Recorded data
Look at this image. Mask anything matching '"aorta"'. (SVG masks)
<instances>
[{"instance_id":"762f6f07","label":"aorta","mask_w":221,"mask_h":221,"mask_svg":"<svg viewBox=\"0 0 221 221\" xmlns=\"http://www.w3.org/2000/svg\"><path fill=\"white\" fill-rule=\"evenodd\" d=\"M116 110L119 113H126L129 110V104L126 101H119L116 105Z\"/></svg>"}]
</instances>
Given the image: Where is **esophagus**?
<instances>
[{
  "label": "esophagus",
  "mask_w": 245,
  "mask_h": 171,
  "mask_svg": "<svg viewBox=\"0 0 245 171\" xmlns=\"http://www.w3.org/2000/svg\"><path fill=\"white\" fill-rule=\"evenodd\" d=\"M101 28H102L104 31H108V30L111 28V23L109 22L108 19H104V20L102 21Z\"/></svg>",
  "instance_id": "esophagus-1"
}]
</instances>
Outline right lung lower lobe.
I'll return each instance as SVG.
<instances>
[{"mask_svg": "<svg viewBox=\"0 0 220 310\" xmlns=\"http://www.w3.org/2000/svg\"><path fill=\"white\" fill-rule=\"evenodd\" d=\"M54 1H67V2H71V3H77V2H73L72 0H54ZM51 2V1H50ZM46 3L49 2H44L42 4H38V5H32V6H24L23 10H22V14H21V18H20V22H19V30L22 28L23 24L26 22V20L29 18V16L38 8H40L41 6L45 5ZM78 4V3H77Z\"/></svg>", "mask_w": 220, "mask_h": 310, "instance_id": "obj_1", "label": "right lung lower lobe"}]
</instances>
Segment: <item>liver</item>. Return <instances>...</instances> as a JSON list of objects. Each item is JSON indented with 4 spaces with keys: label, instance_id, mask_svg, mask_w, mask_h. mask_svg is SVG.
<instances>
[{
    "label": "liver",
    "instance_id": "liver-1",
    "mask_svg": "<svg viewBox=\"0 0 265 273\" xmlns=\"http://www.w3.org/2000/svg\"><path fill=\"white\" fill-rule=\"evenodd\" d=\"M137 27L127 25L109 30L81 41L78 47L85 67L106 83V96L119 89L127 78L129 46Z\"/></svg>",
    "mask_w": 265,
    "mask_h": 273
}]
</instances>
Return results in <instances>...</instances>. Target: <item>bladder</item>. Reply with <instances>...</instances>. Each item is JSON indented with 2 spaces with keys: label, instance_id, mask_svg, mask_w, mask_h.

- [AIM OF THE TASK]: The data above should be output exactly, with each line intact.

- [TASK SOLUTION]:
Look at this image. Mask anything matching '"aorta"'. (SVG masks)
<instances>
[{"instance_id":"762f6f07","label":"aorta","mask_w":221,"mask_h":221,"mask_svg":"<svg viewBox=\"0 0 221 221\" xmlns=\"http://www.w3.org/2000/svg\"><path fill=\"white\" fill-rule=\"evenodd\" d=\"M116 110L119 113H126L129 110V104L126 101H119L116 105Z\"/></svg>"}]
</instances>
Given the image: Where is **esophagus**?
<instances>
[{
  "label": "esophagus",
  "mask_w": 245,
  "mask_h": 171,
  "mask_svg": "<svg viewBox=\"0 0 245 171\" xmlns=\"http://www.w3.org/2000/svg\"><path fill=\"white\" fill-rule=\"evenodd\" d=\"M101 28H102L104 31H108V30L111 28V23L109 22L108 19H104V20L102 21Z\"/></svg>",
  "instance_id": "esophagus-1"
}]
</instances>
Outline right lung lower lobe.
I'll return each instance as SVG.
<instances>
[{"mask_svg": "<svg viewBox=\"0 0 220 310\" xmlns=\"http://www.w3.org/2000/svg\"><path fill=\"white\" fill-rule=\"evenodd\" d=\"M54 1H67V2H71V3H77V2H73L72 0H54ZM51 2V1H50ZM46 3L49 2H44L42 4H38V5H32V6H24L23 10H22V14H21V18H20V22H19V30L22 28L23 24L26 22V20L29 18V16L38 8H40L41 6L45 5ZM78 4V3H77Z\"/></svg>", "mask_w": 220, "mask_h": 310, "instance_id": "obj_1", "label": "right lung lower lobe"}]
</instances>
Segment: <item>liver</item>. Return <instances>...</instances> as a JSON list of objects. Each item is JSON indented with 4 spaces with keys: label, instance_id, mask_svg, mask_w, mask_h. mask_svg is SVG.
<instances>
[{
    "label": "liver",
    "instance_id": "liver-1",
    "mask_svg": "<svg viewBox=\"0 0 265 273\" xmlns=\"http://www.w3.org/2000/svg\"><path fill=\"white\" fill-rule=\"evenodd\" d=\"M137 27L127 25L109 30L81 41L78 47L85 67L106 83V96L119 89L127 78L129 46Z\"/></svg>",
    "mask_w": 265,
    "mask_h": 273
}]
</instances>
Return results in <instances>...</instances>. Target: <item>bladder</item>. Reply with <instances>...</instances>. Each item is JSON indented with 2 spaces with keys: label, instance_id, mask_svg, mask_w, mask_h.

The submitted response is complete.